Arizona's ban on abortions at 20 weeks is dead.
In a brief order, the U.S. Supreme Court on Monday refused to disturb an appellate court ruling which said the 2012 law is unconstitutional. The justices gave no reason for their decision.
“That's it for us here in Arizona,” said Maricopa County Attorney Bill Montgomery, who was defending the law.
He said the ruling leaves in place existing court decisions which say that states cannot interfere with the right of a woman to terminate her pregnancy any time prior to viability. Even Montgomery conceded that does not occur until at least the 23rd or 24th week.
Cathi Herrod of the anti-abortion Center for Arizona Policy said Monday's high court action is not the end of the fight. She said 10 states have virtually identical laws. Herrod said that creates the opportunity for review by federal appellate courts there — courts outside the jurisdiction of the 9th Circuit and its precedent.
Herrod said the Supreme Court will be forced to step in if another federal appellate court reaches a different conclusion.

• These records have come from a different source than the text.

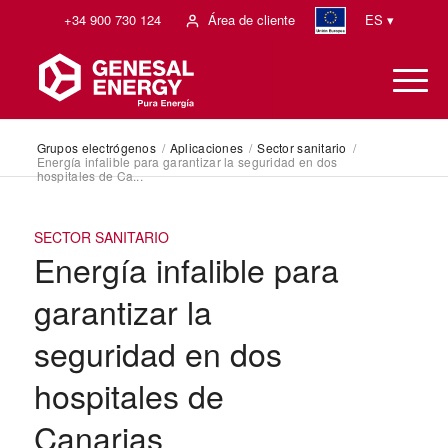
+34 900 730 124
Área de cliente
ES ▾
Grupos electrógenos
/
Aplicaciones
/
Sector sanitario
/
Energía infalible para garantizar la seguridad en dos
hospitales de Ca...
SECTOR SANITARIO
Energía infalible para
garantizar la
seguridad en dos
hospitales de
Canarias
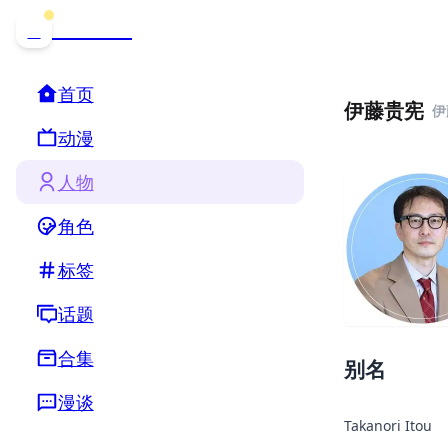
哒可哒可
D
首页
伊藤贵宪
伊
动漫
人物
角色
标签
话题
合集
别名
漫谈
Takanori Itou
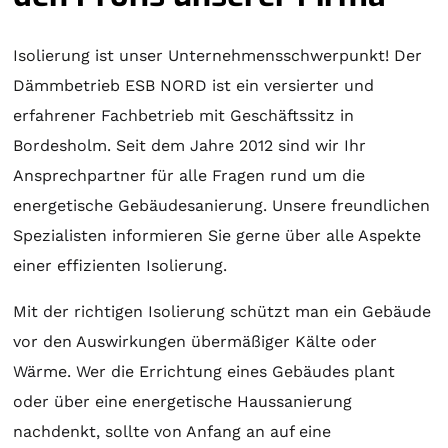
Isolierung ist unser Unternehmensschwerpunkt! Der
Dämmbetrieb ESB NORD ist ein versierter und
erfahrener Fachbetrieb mit Geschäftssitz in
Bordesholm. Seit dem Jahre 2012 sind wir Ihr
Ansprechpartner für alle Fragen rund um die
energetische Gebäudesanierung. Unsere freundlichen
Spezialisten informieren Sie gerne über alle Aspekte
einer effizienten Isolierung.
Mit der richtigen Isolierung schützt man ein Gebäude
vor den Auswirkungen übermäßiger Kälte oder
Wärme. Wer die Errichtung eines Gebäudes plant
oder über eine energetische Haussanierung
nachdenkt, sollte von Anfang an auf eine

“At some point I have no doubt the Supreme Court will consider the humanity of the preborn child and the risk of abortion to their mothers,” Herrod said. “In time, the 9th Circuit decision on the 20-week ban will be seen as an aberration in abortion jurisprudence.”

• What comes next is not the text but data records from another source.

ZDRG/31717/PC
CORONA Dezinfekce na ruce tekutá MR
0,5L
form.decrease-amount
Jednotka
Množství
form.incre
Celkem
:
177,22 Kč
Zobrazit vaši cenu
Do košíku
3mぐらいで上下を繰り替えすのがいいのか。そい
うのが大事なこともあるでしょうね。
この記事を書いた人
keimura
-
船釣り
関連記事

The high court decision also drew derision from Gov. Jan Brewer who signed the measure into law. In a prepared statement, she called it “a clear infringement on the authority of states to implement critical life-affirming laws.”
Janet Creps, the attorney for the Center for Reproductive Rights who challenged the law, conceded that a decision by the Supreme Court not to review a lower court decision sets no legal precedent. But she said that it does leave in place some very strong language from the 9th Circuit judges, language she said reaffirms precedents going back all the way to the historic 1973 ruling of Roe v. Wade which first said women have a constitutional right to terminate a pregnancy.
The Arizona law made it a crime for a doctor to perform an abortion on a woman who is beyond the 19th week of pregnancy. The only exceptions allowed were when necessary to prevent a woman's death or “substantial and irreversible impairment of a major bodily function.”
Montgomery argued that Arizona lawmakers have a legitimate right to step in.
He cited testimony to the Legislature — disputed by some — that a fetus can feel pain at 20 weeks. Montgomery also said the procedure has an increased risk to the mother after that point.
But appellate Judge Marsh Berzon, writing for the 9th Circuit, said all that is legally irrelevant.
“A woman has a constitutional right to choose to terminate her pregnancy before the fetus is viable,” she wrote. “A prohibition on the exercise of that right is per se unconstitutional.”
In a concurring opinion, Judge Andrew Kleinfeld brushed aside the measure's stated interest in protecting a woman's health as a reason to keep her from getting an abortion at or after 20 weeks.
“People are free to do many things to their health, such as surgery to improve their quality of life but unnecessary to preserve life,” Kleinfeld wrote. “There appears to be no authority for making an exception to this general liberty regarding one's own health for abortion.”
Creps said Monday's ruling honors the earlier precedents set by the court.
“The Supreme Court has said it's for women to make these decisions, to decide how best to protect their own health and how best to live a life of dignity and full participation in society,” she said.
Montgomery conceded that getting an enforceable ban on abortion at 20 weeks — or any point earlier _ likely will require the justices to jettison the precedents they have set. But he said they have done that before.
He cited a ruling last year scrapping a provision of the Voting Rights Act which required some states, including Arizona, to have changes in election laws “precleared” by the U.S. Department of Justice. Montgomery said the justices concluded they now have “new evidence” that convinced them the requirement, which had been previously upheld, was no longer necessary.
Monday's ruling comes as Herrod's organization, which has been at the forefront of abortion restrictions in Arizona, was preparing to ask state legislators to enact even more limits. She said the Supreme Court order upholding the 9th Circuit ruling “will all factor into what can Arizona do next in this area.”
Herrod acknowledged that the ultimate goal of her organization is to have the procedure outlawed outright.
Sen. Kimberly Yee, R-Phoenix, who sponsored the 2012 law, said Monday's action keeps in place “a dangerous and radical decision” from the 9th Circuit.